Thursday 28 February 2013

Researching talking therapies and homeopathy

Researching talking therapies and homeopathy

Research involving people is challenging and even more so when it is not just focussed on their physical bodies. The NHS and NICE pretend to like ‘evidence based practice’ but it not as simple as that. And even if it was we don’t have the time or money to do Randomised Controlled Trails about all that we would like to. And when money is available for trials the money source often controls whether the results are published or even made available to other researchers. For example drug companies still repress findings they don’t like; the Home Office ignores research it has funded in prisons when it does not get the results it wants. And don’t get me started on Gove and education!

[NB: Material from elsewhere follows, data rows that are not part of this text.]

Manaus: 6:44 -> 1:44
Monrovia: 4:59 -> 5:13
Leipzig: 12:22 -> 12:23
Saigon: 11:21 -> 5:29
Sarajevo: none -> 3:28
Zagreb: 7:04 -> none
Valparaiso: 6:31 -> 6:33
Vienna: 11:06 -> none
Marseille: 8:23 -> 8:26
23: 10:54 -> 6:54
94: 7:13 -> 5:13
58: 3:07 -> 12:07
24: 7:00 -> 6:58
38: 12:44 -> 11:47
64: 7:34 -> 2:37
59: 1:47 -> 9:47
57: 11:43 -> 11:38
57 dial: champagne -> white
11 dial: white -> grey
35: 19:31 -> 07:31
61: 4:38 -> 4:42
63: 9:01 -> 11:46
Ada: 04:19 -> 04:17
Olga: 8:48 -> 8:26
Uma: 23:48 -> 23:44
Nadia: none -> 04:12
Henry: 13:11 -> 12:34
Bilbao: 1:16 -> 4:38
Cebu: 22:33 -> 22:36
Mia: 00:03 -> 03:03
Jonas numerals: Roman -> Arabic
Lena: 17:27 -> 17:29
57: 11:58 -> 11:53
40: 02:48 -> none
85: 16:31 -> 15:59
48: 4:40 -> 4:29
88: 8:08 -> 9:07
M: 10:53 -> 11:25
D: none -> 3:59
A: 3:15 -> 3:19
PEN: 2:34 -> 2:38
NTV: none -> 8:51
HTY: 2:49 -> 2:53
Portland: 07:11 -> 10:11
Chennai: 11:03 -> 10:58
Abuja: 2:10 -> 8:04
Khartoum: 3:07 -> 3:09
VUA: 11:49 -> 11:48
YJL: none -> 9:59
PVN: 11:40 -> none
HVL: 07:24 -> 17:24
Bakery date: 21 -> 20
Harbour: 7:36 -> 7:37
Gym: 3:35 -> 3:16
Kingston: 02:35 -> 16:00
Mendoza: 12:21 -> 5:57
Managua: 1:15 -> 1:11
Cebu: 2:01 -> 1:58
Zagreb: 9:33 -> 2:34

Back to topic. What works for whom sounds like a good idea – choose a problem and test out possible treatments. What we find with psychological research is that what happens in the lab is not always what happens in the clinic. For example to test out a psychotherapy or CBT on a problem then participants are carefully selected to only have that problem. This is atypical. Many people present with multiple problems. You might select 20 out of several hundred possibles for your actual study. And practitioners behave differently in research than outside. For example they are more likely to follow the manual in the research lab. But it is worse than that there is a lot of variation between individual practitioners using the same approach more so than between the averages of competing approaches. And we know that it the quality of the therapeutic alliance that is the biggest factor in successful outcome not the school of psychotherapy/CBT used. Arguably all work with whom up to a ppoint.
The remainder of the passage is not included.